Médico-cooperado da Unimed Cascavel encontrou na pintura de quadros uma terapia para o corpo e para a alma
Imagine a sensação de dar vida a uma paisagem, começar do zero e ser responsável por todos os seus detalhes. Para o psiquiatra Lucio Araripe é uma sensação única. Adepto da pintura em tela como hobby e atividade terapêutica, o médico mantém em sua casa um ateliê, que já deu vida há dezenas, ou até mesmo centenas, de quadros.

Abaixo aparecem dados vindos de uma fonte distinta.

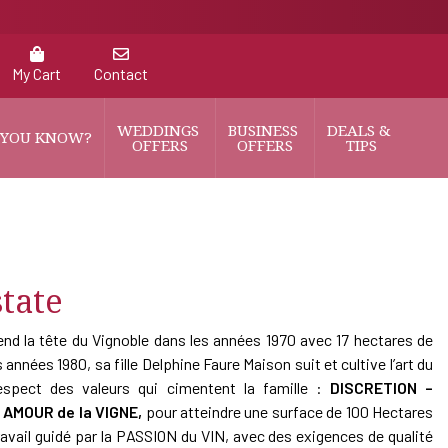
My Cart
Contact
WEDDINGS 
BUSINESS 
DEALS & 
 YOU KNOW?
OFFERS
OFFERS
TIPS
tate
end la tête du Vignoble dans les années 1970 avec 17 hectares de
 années 1980, sa fille Delphine Faure Maison suit et cultive l’art du
espect des valeurs qui cimentent la famille :
DISCRETION –
AMOUR de la VIGNE,
pour atteindre une surface de 100 Hectares
travail guidé par la PASSION du VIN, avec des exigences de qualité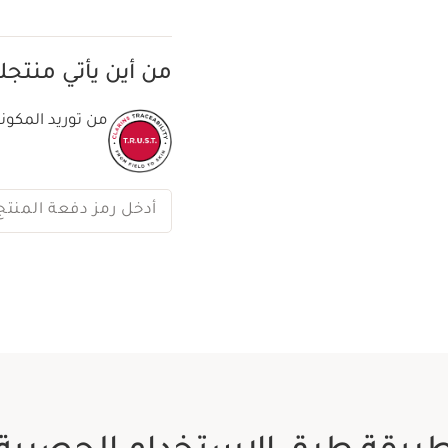
من أين يأتي منتج
من توريد المكونا
أدخل رمز دفعة المنتج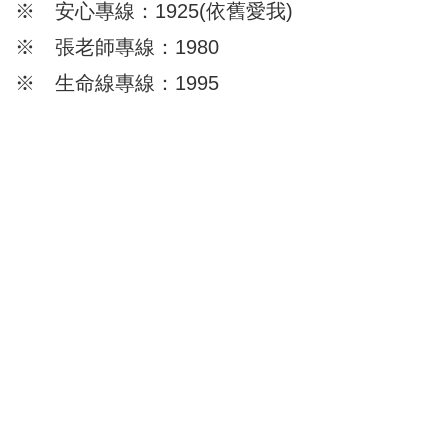
※ 安心專線：1925(依舊愛我)
※ 張老師專線：1980
※ 生命線專線：1995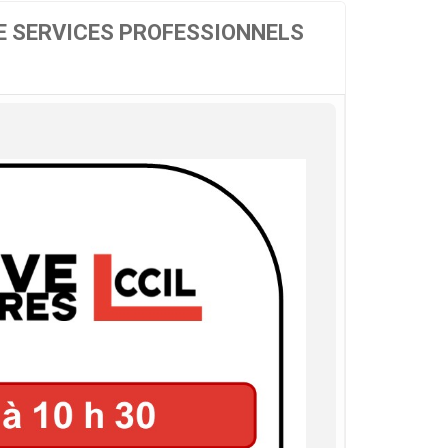
DE SERVICES PROFESSIONNELS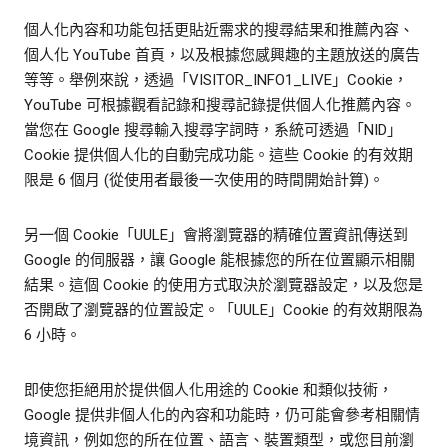
個人化內容和功能包括更貼近需求的搜尋結果和推薦內容、
個人化 YouTube 首頁，以及根據您感興趣的主題放送的廣告
等等。舉例來說，透過「VISITOR_INFO1_LIVE」Cookie，
YouTube 可根據觀看記錄和搜尋記錄提供個人化推薦內容。
當您在 Google 搜尋輸入搜尋字詞時，系統可透過「NID」
Cookie 提供個人化的自動完成功能。這些 Cookie 的有效期
限是 6 個月 (從使用者最後一次使用的時間開始計算)。
另一個 Cookie「UULE」會將瀏覽器的精確位置資訊傳送到
Google 的伺服器，讓 Google 能根據您的所在位置顯示相關
結果。這個 Cookie 的使用方式取決於瀏覽器設定，以及您是
否開啟了瀏覽器的位置設定。「UULE」Cookie 的有效期限為
6 小時。
即使您拒絕用於提供個人化用途的 Cookie 和類似技術，
Google 提供非個人化的內容和功能時，仍可能會參考相關情
境資訊，例如您的所在位置、語言、裝置類型，或您目前瀏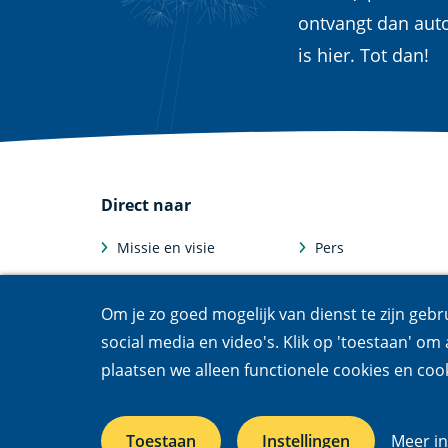
ontvangt dan aut
is hier. Tot dan!
Direct naar
Missie en visie
Pers
Onze dossiers
Medewerkers
Om je zo goed mogelijk van dienst te zijn gebr
Feiten en cijfers
Afdelingen
social media en video's. Klik op 'toestaan' om a
plaatsen we alleen functionele cookies en cook
Werken bij
Departments
Toestaan
Instellingen
Meer in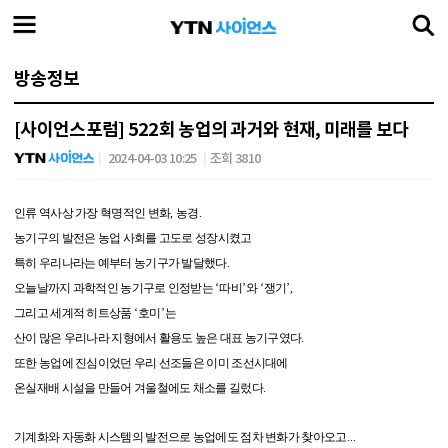
방송정보
[사이언스포럼] 522회 농업의 과거와 현재, 미래를 보다
2024-04-03 10:25
조회 3810
인류 역사상 가장 혁명적인 변화
,
농경
.
농기구의 발전은 농업 사회를 고도로 성장시켰고
특히 우리나라는 예부터 농기구가 발달했다
.
오늘날까지 과학적인 농기구로 인정받는
‘
따비
’
와
‘
쟁기
’,
그리고 세계적 히트상품
‘
호미
’
는
산이 많은 우리나라 지형에서 활용도 높은 대표 농기구였다
.
또한 농업에 진심이었던 우리 선조들은 이미 조선시대에
온실재배 시설을 만들어 겨울철에도 채소를 길렀다
.
기계화와 자동화 시스템의 발전으로 농업에도 점차 변화가 찾아오고
...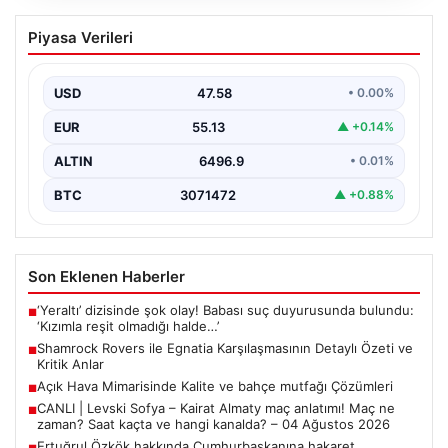
Shamrock Rovers ile Egnatia
Piyasa Verileri
Karşılaşmasının Detaylı Özeti ve Kritik
Anlar
USD
47.58
• 0.00%
İrlanda temsilcisi Shamrock Rovers, Avrupa kupaları
mücadelesinde Egnatia’yı ağırladı ve sahadan 3-1’lik net
EUR
55.13
▲ +0.14%
bir…
ALTIN
6496.9
• 0.01%
BTC
3071472
▲ +0.88%
Son Eklenen Haberler
‘Yeraltı’ dizisinde şok olay! Babası suç duyurusunda bulundu:
■
‘Kızımla reşit olmadığı halde…’
Shamrock Rovers ile Egnatia Karşılaşmasının Detaylı Özeti ve
■
Kritik Anlar
Açık Hava Mimarisinde Kalite ve bahçe mutfağı Çözümleri
■
CANLI | Levski Sofya – Kairat Almaty maç anlatımı! Maç ne
■
zaman? Saat kaçta ve hangi kanalda? – 04 Ağustos 2026
Ertuğrul Özkök hakkında Cumhurbaşkanına hakaret
■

“Duas ou três horas entretido com um quatro em meu ateliê, depois de vencido o receio de enfrentar a tela em branco, a satisfação de contemplar aquele mundo que não existia quando sinto que lhe dei a vida, é um prazer indescritível”, comenta Araripe.
Como tudo começou
O primeiro amor foi, na verdade, a fotografia. Araripe chegou a pertencer a um clube de arte fotográfica na cidade de Araras, no interior de São Paulo, e participou de concursos e exposições. Porém, um tanto quanto desiludido com a chegada das câmeras digitais, o médico trocou as fotos por quadros.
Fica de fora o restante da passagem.